Problem to solve: Begin the copy at the line containing "Manuals & Images (666, 1320)" in the data below and end it at the line containing "Top a Fascia (111, 841)", keeping each line exact and leaving out pictures.

Data records:
•••••
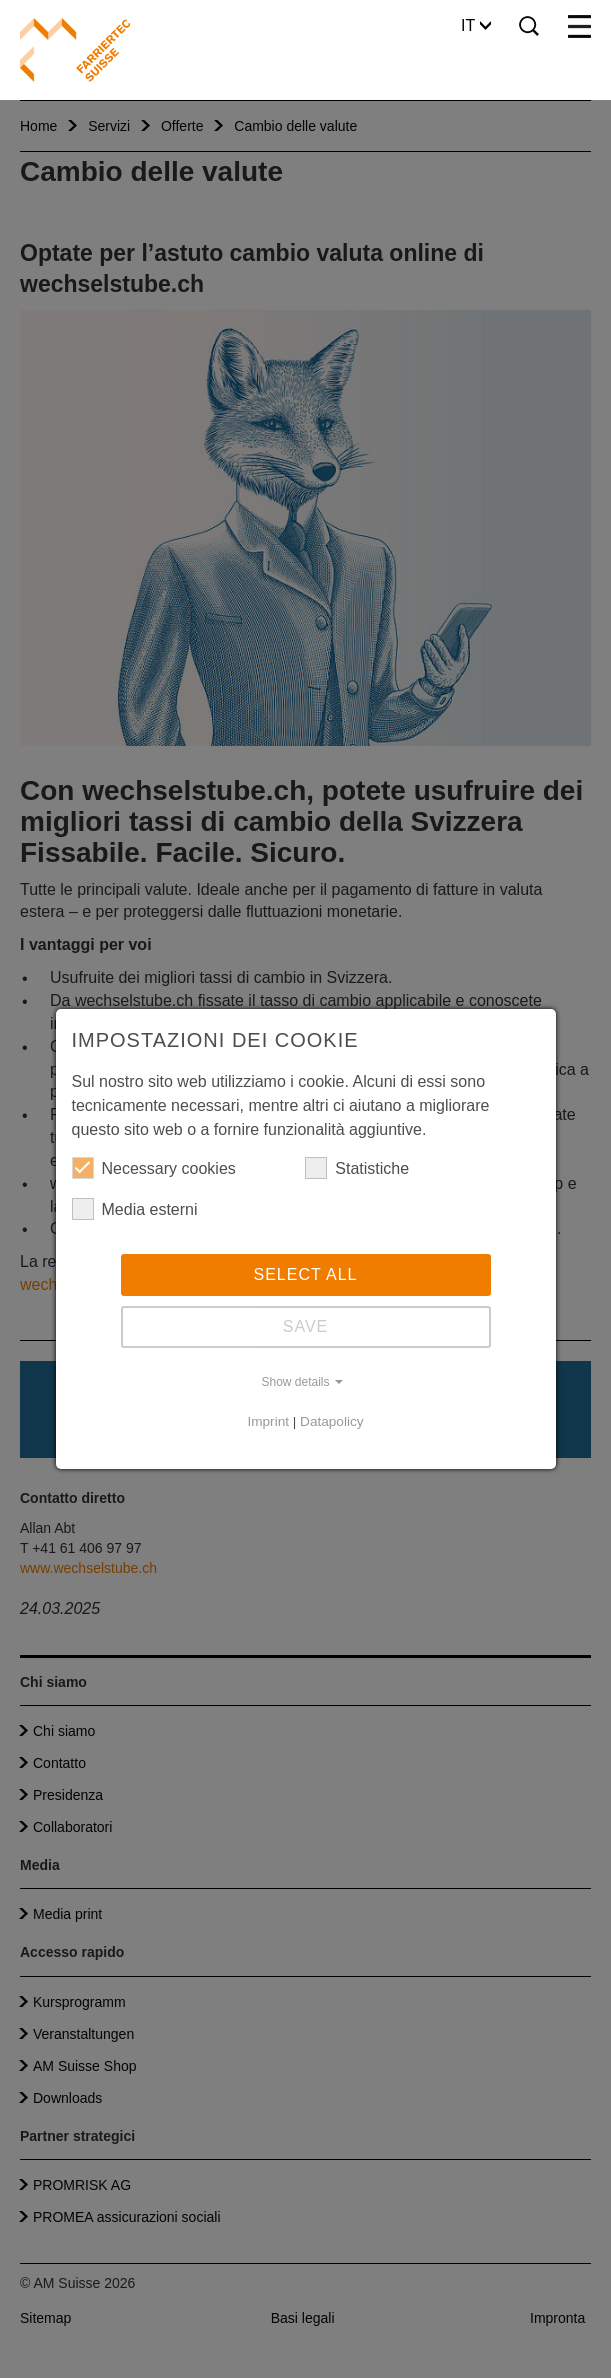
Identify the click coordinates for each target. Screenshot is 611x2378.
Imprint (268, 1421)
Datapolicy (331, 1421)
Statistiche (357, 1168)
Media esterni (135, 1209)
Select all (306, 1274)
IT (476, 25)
•••••
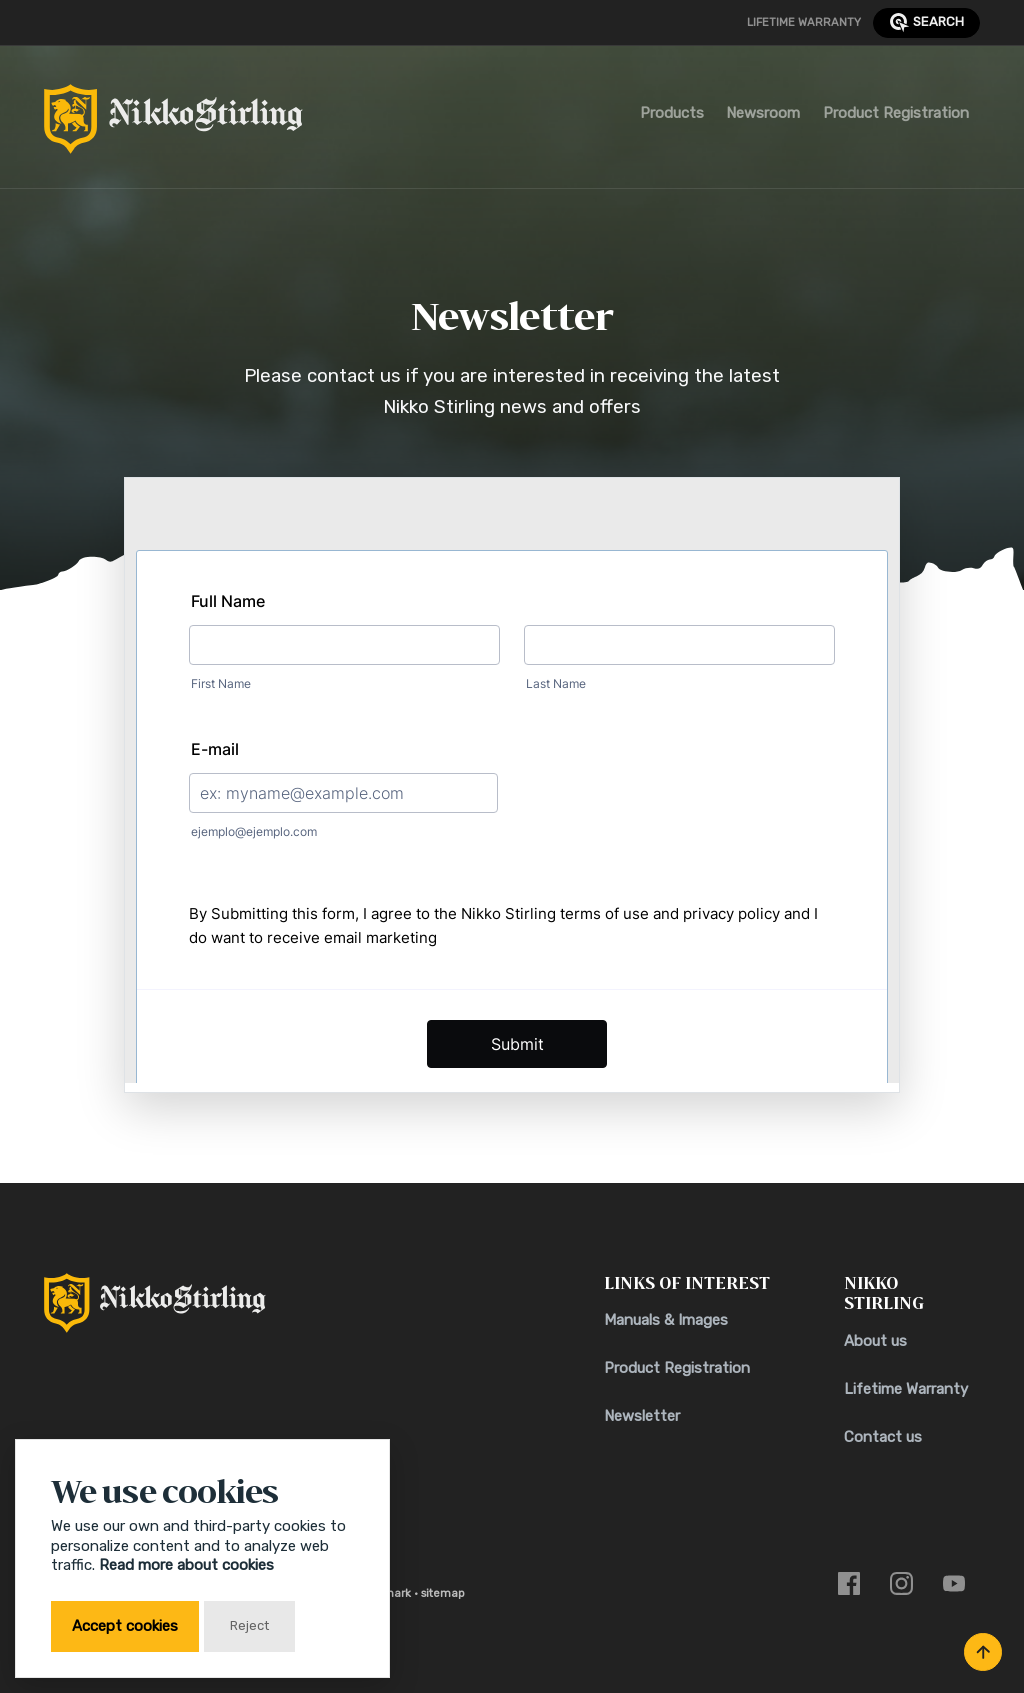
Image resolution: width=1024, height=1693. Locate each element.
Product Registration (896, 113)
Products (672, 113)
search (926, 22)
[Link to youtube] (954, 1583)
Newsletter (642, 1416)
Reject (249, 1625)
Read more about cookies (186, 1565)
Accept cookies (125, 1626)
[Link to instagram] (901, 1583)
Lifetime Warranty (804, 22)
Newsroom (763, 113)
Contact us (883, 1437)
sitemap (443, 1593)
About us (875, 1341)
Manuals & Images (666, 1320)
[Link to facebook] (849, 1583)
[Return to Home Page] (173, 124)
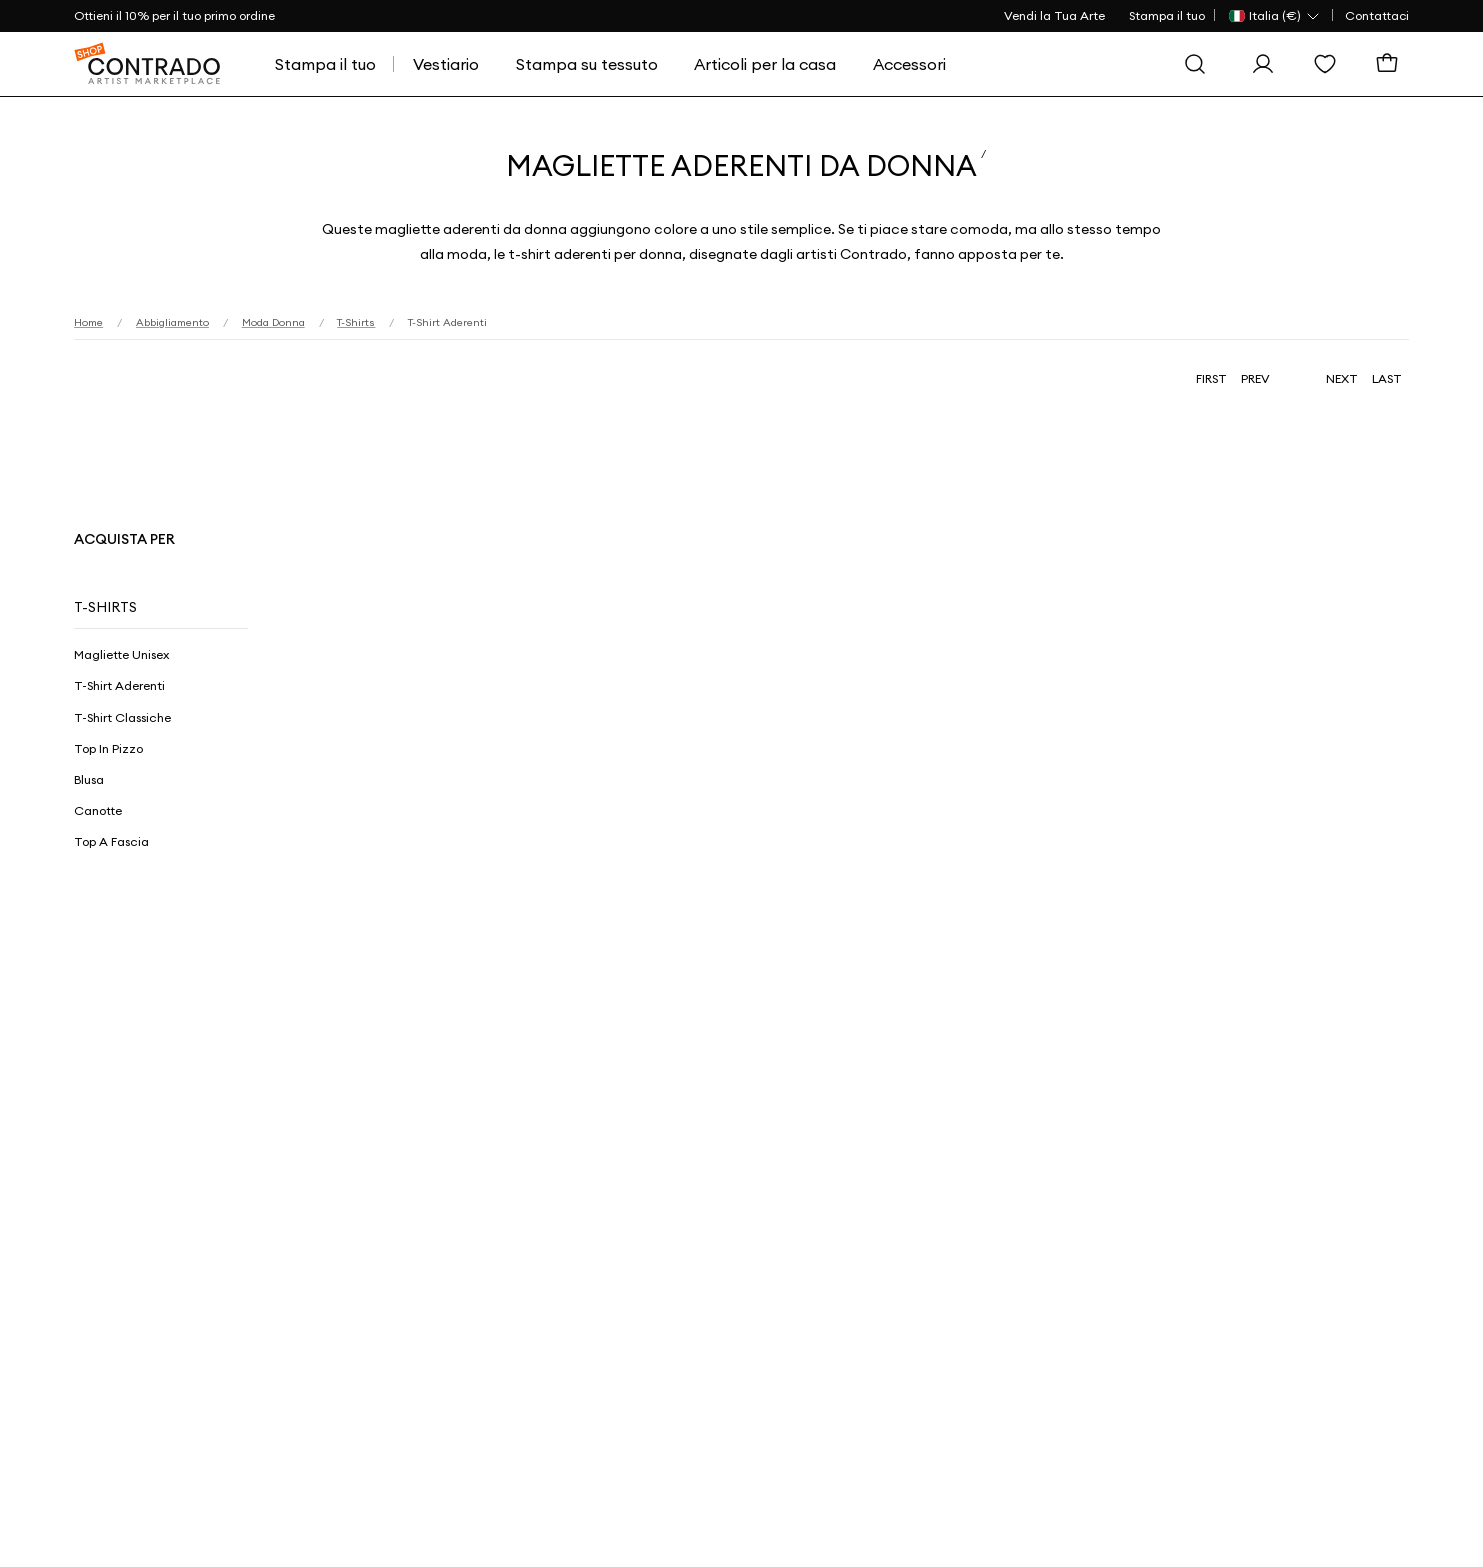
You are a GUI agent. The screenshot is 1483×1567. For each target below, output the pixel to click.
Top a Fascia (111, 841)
•••••
Response box:
Manuals & Images (666, 1320)
[Link to facebook] (849, 1583)
[Return to Home Page] (173, 124)
You are a GUI agent. The screenshot is 1483×1567. For each target below, output the pixel to click.
Top a Fascia (111, 841)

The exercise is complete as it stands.